*** DATA EXTRACTS ***

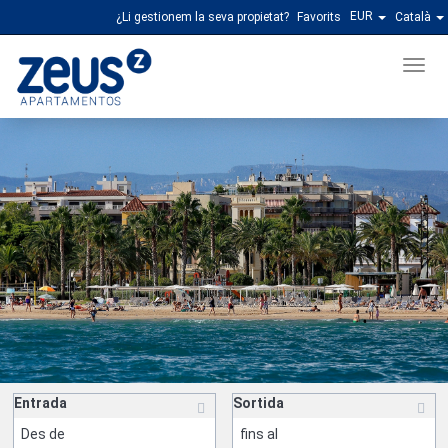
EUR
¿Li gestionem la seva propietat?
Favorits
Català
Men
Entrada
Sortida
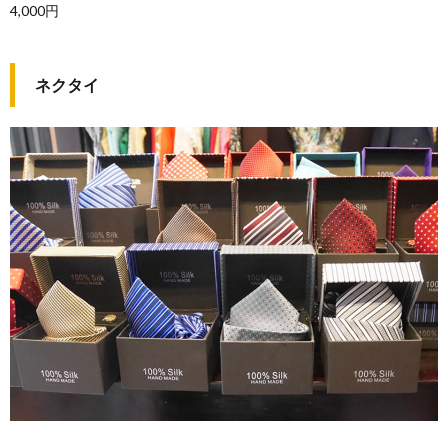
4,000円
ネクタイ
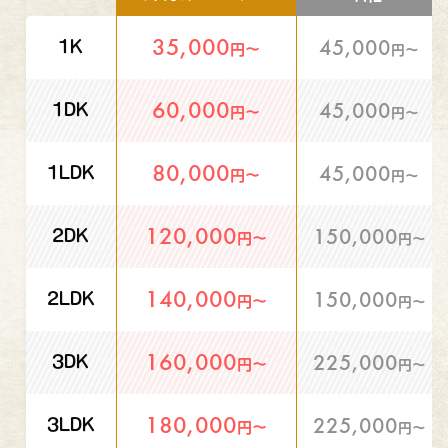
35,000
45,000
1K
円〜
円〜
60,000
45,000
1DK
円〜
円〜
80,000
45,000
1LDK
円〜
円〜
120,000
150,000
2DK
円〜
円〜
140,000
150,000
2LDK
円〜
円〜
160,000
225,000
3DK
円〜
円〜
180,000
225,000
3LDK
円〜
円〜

***
*** DATA EXTRACTS ***

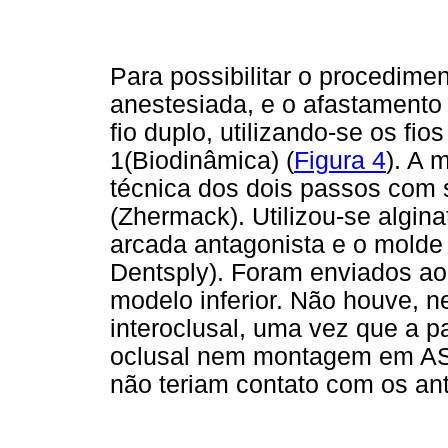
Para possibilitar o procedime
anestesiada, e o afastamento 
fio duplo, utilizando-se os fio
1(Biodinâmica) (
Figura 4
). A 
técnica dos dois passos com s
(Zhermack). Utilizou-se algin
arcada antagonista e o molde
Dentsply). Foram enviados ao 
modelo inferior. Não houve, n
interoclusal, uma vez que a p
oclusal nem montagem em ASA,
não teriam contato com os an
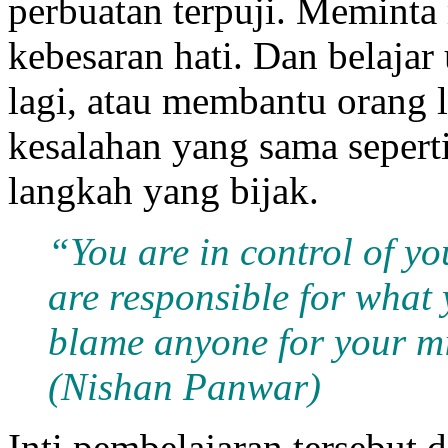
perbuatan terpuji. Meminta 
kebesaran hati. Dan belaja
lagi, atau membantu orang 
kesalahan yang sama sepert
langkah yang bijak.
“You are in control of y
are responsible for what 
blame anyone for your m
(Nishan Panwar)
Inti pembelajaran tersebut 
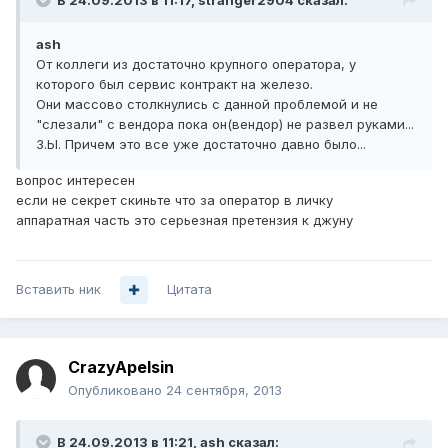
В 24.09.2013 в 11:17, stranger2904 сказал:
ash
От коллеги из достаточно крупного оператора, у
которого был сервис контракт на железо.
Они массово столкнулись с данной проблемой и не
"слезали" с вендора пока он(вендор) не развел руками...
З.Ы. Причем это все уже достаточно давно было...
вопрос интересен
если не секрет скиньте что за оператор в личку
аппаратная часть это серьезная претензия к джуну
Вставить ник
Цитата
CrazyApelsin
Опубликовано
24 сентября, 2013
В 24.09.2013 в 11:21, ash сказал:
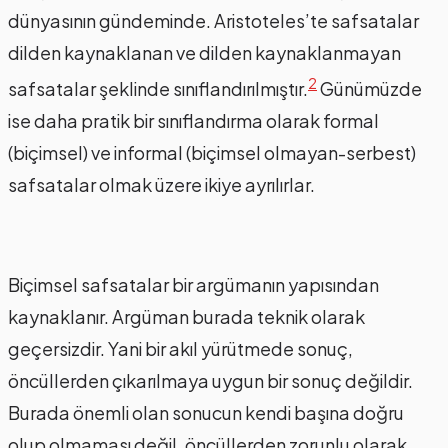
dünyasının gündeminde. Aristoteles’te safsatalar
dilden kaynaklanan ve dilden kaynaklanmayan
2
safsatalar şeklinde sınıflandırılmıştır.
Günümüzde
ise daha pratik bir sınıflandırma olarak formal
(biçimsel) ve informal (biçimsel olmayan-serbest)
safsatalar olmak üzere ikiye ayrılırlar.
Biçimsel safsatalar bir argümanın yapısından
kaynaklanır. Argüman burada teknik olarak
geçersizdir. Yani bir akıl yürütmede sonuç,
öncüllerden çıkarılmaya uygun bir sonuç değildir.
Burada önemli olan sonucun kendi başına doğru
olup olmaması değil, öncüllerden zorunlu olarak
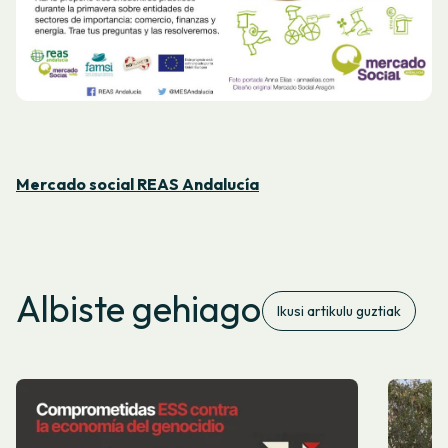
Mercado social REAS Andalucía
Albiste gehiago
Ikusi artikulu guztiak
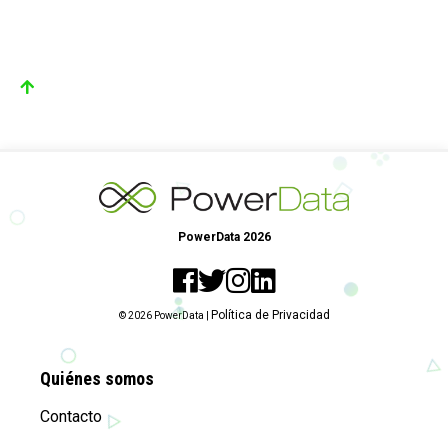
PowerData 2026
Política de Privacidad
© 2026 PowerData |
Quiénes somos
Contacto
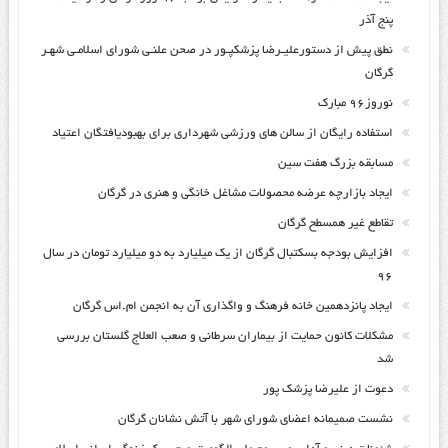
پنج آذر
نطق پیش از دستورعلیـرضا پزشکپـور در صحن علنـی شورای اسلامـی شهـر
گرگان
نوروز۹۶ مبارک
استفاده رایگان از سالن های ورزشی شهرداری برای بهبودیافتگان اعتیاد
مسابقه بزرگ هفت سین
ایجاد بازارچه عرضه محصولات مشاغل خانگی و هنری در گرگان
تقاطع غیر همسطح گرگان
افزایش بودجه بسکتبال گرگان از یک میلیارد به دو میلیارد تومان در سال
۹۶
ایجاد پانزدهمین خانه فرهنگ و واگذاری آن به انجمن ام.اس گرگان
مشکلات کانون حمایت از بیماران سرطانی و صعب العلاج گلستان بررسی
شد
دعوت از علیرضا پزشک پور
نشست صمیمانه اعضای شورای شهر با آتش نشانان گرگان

***

DIRECTIONS FOR THIS TASK >> Using the material above, report each line where "yang" occurs.

RESULT BELOW >>
kesalahan yang sama sepert
langkah yang bijak.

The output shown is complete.